|My girls w/ first fruits from the garden|
It's been an upside-down summer, a summer that has not gone at all as I had planned, as we had planned as a family. Lots to be grateful for, particularly for health and health insurance. I started trying, a few weeks ago, to be intentional everyday about the gratitude piece of all of this - because it's really easy for me to get stuck in the frustration, the plans gone awry, the maddening pace of recovery from major abdominal surgery, the inability to parent Abby in the ways I need to (did I mention she hurt her foot last week making it impossible for her to be very mobile, thereby doubling my uselessness and Shannon's way-over-loaded household of people to have to take care of?).
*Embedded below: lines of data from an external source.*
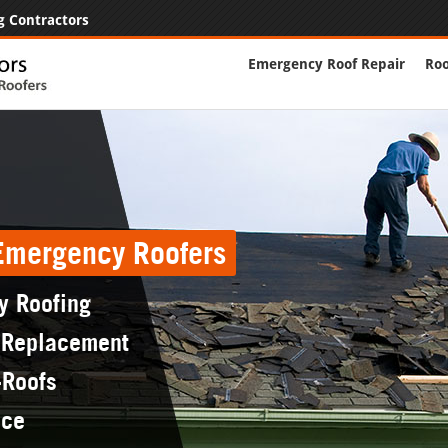
g Contractors
Emergency Roof Repair
Roo
 Emergency Roofers
y Roofing
 Replacement
-Roofs
nce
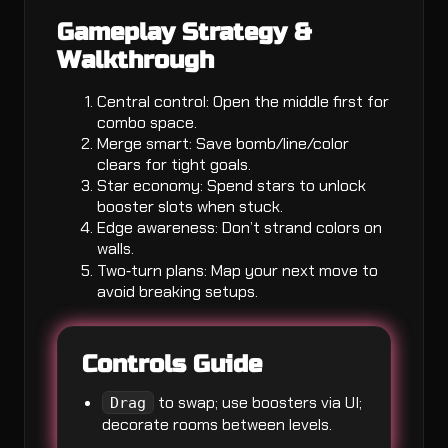
Gameplay Strategy &
Walkthrough
Central control: Open the middle first for
combo space.
Merge smart: Save bomb/line/color
clears for tight goals.
Star economy: Spend stars to unlock
booster slots when stuck.
Edge awareness: Don’t strand colors on
walls.
Two‑turn plans: Map your next move to
avoid breaking setups.
Controls Guide
to swap; use boosters via UI;
Drag
decorate rooms between levels.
Today, on my morning walk - the only exercise I'm allowed, but exercise I'm encouraged to do and so have been doing religiously - I realized that I'm beginning to see the value of the slow time I've been forced into. Yes, yes, I know - should be obvious. But I'm pretty thick-headed when it comes to myself sometimes. I can be good at telling others, like lots of preachers, that balance is incredibly important. I tend to be horrible at it myself. I thrive in jobs where the demand is constant and the challenge bar is set higher everyday. I create long lists of expectations in my head about what I should be accomplishing at home every second that I am there. My teaching, you see, both by example and word, was very centered in being productive at all costs -- and being productive means endlessly moving. There's no slowing down, no relaxing. If you do, then you're failing somehow, not good enough, not doing whatever it is you're supposed to be doing.